Exxon has evacuated nonessential staff from three platforms in the Gulf, but anticipates little effect on its production, spokeswoman Julie King said.
Anadarko, the third-largest U.S. Gulf producer by volume, is stopping oil and gas production and removing workers from its four central Gulf facilities: the Constitution, Heidelberg, Holstein and Marco Polo platforms. It is also evacuating nonessential staff from eastern Gulf platforms, the company said.
Royal Dutch Shell Plc expanded an earlier offshore evacuation to seven platforms and shut more production, the company said on Wednesday.

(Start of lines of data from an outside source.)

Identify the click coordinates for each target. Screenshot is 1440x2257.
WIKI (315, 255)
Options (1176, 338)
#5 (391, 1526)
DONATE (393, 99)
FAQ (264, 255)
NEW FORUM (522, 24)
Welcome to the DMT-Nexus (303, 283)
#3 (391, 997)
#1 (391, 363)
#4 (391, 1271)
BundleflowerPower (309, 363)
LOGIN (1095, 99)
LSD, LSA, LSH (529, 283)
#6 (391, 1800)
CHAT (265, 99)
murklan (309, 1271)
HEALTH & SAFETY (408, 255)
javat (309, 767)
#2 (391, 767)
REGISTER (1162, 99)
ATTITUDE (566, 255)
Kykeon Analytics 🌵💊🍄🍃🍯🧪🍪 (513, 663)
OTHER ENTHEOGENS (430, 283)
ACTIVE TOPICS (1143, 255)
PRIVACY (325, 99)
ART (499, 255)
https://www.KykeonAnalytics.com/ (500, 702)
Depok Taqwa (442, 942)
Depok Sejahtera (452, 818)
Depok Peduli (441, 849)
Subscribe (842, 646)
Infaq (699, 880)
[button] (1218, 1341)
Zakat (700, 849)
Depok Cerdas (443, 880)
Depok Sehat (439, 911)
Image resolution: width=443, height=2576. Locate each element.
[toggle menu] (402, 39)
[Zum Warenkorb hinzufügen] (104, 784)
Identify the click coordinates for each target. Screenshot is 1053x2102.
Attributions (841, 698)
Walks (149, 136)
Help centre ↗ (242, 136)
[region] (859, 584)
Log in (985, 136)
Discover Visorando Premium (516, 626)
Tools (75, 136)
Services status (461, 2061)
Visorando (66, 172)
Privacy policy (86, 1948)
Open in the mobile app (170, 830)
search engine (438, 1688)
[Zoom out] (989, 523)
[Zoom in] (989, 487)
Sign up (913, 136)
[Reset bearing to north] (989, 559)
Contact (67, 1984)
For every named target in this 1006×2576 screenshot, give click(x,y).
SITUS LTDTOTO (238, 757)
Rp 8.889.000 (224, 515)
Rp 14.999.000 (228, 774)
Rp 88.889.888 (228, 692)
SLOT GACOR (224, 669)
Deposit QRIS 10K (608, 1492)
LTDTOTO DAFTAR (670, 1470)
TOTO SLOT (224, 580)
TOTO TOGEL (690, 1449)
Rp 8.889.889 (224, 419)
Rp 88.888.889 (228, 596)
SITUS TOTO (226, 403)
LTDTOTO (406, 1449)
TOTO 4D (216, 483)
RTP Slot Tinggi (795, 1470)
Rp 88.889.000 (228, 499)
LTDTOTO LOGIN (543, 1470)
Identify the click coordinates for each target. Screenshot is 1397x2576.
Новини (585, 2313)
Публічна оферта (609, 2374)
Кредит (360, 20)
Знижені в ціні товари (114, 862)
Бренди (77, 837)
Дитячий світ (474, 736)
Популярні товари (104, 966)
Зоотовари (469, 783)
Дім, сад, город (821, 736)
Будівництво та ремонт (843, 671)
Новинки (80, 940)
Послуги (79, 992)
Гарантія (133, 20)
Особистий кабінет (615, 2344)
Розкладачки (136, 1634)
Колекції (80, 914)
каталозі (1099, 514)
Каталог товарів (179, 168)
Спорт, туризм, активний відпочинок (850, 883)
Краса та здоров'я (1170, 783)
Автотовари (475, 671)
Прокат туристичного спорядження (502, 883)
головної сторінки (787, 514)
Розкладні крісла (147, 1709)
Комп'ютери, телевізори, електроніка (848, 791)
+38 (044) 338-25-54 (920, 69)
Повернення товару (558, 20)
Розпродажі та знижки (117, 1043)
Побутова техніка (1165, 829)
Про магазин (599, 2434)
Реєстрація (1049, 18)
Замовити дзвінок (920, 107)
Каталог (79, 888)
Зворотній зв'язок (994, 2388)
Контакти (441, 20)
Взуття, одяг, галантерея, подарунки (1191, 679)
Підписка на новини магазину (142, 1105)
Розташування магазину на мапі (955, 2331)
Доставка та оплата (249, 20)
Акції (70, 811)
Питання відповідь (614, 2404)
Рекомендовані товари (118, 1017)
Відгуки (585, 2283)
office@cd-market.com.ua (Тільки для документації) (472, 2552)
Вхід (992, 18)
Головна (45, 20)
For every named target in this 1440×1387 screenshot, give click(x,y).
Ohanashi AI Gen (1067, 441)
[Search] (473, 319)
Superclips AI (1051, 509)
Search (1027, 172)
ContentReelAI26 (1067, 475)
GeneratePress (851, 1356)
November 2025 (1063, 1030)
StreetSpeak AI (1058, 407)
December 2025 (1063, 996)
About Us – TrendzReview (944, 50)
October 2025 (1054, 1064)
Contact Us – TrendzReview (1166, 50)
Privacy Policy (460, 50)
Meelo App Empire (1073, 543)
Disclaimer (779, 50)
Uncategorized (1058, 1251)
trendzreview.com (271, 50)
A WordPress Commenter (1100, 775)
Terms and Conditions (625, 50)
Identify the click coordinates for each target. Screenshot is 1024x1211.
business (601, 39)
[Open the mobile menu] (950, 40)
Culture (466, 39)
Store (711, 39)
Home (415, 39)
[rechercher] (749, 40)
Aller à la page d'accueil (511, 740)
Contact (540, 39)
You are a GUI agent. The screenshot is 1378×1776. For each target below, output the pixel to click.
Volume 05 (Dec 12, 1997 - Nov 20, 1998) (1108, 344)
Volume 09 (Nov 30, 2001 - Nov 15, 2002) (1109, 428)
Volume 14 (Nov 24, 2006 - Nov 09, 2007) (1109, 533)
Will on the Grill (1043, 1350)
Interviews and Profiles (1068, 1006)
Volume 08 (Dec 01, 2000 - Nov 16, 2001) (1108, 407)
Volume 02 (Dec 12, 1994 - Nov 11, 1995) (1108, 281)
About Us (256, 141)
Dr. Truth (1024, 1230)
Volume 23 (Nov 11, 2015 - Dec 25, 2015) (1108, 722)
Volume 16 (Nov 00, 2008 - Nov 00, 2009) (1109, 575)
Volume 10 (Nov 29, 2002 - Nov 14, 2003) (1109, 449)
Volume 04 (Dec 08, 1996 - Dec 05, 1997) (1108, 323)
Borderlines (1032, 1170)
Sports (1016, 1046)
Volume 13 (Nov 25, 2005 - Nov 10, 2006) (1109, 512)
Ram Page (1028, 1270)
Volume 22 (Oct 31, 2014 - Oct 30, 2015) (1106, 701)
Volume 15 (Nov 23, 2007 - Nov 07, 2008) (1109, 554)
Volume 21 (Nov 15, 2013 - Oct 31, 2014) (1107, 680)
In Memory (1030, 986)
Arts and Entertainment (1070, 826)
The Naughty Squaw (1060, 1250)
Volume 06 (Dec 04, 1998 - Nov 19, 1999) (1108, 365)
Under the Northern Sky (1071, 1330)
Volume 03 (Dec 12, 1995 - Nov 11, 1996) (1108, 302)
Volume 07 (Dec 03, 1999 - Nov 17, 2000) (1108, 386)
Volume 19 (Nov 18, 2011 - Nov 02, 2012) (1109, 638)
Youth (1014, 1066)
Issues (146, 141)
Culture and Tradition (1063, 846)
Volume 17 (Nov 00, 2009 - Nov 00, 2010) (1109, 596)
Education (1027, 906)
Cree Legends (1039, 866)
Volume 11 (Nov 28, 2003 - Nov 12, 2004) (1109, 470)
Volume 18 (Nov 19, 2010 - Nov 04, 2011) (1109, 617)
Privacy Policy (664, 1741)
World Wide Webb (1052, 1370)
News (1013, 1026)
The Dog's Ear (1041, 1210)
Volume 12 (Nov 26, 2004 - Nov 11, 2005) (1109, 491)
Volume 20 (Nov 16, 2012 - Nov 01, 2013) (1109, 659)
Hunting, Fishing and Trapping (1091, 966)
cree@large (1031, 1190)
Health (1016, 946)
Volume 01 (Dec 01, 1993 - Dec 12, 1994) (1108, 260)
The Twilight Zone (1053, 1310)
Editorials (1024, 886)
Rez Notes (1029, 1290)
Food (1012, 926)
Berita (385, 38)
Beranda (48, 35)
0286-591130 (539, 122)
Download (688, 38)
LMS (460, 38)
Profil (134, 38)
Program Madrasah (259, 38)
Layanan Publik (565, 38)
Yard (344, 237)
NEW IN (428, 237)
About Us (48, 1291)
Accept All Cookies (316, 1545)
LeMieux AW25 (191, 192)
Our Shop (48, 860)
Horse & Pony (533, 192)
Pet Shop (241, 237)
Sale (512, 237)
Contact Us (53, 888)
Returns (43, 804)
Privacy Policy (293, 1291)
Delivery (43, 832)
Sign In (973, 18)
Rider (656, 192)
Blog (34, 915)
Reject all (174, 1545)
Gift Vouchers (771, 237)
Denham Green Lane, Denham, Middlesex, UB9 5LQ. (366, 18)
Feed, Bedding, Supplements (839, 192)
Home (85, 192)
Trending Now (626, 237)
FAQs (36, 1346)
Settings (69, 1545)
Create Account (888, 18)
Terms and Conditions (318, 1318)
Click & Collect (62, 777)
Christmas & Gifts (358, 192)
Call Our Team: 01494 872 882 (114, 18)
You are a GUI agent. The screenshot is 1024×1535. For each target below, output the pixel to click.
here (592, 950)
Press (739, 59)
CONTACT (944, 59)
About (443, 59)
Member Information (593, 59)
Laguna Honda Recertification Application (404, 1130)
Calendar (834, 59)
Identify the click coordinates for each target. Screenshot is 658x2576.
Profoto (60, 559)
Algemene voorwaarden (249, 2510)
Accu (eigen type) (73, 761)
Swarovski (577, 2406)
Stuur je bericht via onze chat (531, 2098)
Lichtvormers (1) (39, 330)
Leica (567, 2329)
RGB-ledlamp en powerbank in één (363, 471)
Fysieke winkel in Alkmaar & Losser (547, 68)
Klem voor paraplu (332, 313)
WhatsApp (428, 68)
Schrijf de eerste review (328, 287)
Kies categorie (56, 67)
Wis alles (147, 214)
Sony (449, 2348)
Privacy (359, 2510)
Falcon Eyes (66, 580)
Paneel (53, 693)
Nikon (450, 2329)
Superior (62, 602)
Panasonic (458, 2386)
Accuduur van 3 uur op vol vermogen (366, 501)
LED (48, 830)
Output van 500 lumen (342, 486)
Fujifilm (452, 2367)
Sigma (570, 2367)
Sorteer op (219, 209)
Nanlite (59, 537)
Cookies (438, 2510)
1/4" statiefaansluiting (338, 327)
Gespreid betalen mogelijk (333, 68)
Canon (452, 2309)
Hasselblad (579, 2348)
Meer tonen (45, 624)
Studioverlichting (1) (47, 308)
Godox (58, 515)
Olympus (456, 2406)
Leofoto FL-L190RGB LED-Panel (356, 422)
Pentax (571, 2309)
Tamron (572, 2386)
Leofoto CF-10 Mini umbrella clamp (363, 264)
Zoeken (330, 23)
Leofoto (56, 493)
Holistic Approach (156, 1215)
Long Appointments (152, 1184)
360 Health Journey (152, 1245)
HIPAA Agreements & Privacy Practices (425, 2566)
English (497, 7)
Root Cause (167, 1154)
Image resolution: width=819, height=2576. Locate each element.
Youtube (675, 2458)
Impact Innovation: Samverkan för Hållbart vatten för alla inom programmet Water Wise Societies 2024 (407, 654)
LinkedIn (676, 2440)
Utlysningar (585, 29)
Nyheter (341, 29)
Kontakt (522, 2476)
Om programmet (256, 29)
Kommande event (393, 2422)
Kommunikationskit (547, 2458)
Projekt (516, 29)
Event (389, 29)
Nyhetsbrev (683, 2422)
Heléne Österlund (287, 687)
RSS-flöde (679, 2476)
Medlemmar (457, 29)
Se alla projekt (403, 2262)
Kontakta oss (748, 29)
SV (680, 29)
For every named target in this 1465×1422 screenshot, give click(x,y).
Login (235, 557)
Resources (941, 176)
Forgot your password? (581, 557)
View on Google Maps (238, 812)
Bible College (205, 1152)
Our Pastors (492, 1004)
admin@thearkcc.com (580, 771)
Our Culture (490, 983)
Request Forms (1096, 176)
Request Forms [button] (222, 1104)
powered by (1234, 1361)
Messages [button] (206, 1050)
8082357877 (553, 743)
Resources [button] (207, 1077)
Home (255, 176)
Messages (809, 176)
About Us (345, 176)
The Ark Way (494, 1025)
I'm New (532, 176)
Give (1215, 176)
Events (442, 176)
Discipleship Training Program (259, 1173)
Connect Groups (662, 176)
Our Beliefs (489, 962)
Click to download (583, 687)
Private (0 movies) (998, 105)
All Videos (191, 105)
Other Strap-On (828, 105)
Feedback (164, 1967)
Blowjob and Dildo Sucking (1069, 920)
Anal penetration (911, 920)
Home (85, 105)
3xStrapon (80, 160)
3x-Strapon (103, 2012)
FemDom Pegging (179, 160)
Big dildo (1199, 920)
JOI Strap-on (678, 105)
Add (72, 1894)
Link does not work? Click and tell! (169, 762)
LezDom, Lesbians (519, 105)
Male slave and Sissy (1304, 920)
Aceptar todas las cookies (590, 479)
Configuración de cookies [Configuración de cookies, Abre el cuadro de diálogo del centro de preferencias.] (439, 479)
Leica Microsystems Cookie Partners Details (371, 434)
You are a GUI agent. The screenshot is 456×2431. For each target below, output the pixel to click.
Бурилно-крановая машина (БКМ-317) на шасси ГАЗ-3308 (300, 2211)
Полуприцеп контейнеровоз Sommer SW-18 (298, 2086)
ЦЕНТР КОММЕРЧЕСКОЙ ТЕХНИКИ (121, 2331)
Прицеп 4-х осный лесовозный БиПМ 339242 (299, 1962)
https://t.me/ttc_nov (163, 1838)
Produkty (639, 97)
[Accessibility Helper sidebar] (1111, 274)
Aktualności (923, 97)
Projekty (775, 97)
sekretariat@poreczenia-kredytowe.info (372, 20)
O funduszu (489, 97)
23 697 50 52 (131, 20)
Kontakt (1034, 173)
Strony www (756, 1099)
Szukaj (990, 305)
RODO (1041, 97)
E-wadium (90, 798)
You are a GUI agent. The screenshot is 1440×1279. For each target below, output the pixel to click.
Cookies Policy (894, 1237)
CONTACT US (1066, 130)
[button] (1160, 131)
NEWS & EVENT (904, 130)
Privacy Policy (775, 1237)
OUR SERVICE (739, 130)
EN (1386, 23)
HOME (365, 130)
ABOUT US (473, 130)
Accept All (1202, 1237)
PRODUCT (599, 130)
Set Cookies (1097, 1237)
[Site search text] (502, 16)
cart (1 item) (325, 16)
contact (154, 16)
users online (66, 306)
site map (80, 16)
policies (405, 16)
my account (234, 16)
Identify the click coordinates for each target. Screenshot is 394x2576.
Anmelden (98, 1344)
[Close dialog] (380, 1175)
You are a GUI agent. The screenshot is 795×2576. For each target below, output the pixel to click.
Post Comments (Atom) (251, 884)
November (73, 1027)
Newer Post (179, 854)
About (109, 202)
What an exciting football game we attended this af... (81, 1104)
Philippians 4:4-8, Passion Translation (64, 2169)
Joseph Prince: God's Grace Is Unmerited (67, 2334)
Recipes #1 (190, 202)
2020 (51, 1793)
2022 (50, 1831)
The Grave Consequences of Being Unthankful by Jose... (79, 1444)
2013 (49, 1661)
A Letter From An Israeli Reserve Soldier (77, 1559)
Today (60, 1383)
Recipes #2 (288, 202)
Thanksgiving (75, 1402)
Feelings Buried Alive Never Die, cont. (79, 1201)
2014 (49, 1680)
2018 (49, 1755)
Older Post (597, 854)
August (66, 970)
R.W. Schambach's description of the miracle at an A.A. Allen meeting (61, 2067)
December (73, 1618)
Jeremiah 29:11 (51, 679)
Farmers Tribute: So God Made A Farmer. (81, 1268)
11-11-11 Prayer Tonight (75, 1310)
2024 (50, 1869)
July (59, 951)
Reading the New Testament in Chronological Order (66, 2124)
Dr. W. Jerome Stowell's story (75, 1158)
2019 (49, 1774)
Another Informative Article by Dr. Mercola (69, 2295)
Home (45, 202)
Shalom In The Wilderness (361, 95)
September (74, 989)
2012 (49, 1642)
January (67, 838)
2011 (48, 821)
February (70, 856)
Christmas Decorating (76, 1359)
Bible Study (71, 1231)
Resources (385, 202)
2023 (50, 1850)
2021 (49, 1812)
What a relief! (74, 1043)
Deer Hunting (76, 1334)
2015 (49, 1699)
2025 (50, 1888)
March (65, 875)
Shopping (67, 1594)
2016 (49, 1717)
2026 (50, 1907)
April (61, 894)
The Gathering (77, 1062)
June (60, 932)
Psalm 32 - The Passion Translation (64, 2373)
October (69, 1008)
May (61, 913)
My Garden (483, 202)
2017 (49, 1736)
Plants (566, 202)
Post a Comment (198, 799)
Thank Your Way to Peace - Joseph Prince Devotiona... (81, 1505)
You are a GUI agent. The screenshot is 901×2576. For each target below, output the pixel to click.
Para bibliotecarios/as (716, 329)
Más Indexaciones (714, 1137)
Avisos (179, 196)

Operations at the Louisiana Offshore Oil Port, the only U.S. port where the largest crude tankers can load and unload, were normal on Wednesday morning, a spokeswoman said.
Oil refiners Motiva Enterprises' and Marathon Petroleum Corp were monitoring the developing storm and prepared to implement hurricane plans, the companies said.
Motiva's Port Arthur, Texas, refinery was one of four refineries in east Texas inundated by more than 5 feet (1.52 m) of rain in a single day during 2017's Hurricane Harvey.
Chevron Corp, Phillips 66, Exxon and Royal Dutch Shell were preparing for heavy rain and wind at refineries along the Gulf Coast, company representatives said. Exxon reported operations at its Gulf Coast refineries were normal on Wednesday morning.
Chevron has shut production at five Gulf platforms - Big Foot, Blind Faith, Genesis, Petronius and Tahiti - and has begun to evacuate all workers at those offshore facilities, spokeswoman Veronica Flores-Paniagua said.
BP Plc, the second-largest oil producer in the Gulf by volume, is shutting all production at its four Gulf platforms - Thunder Horse, Atlantis, Mad Dog and Na Kika - which produce more than 300,000 barrels of oil equivalent per day.
BHP Group Ltd was also removing staff from its two offshore energy platforms, according to a company statement.
Two independent offshore producers, Fieldwood Energy LLC and LLOG Exploration Company LLC, declined to comment.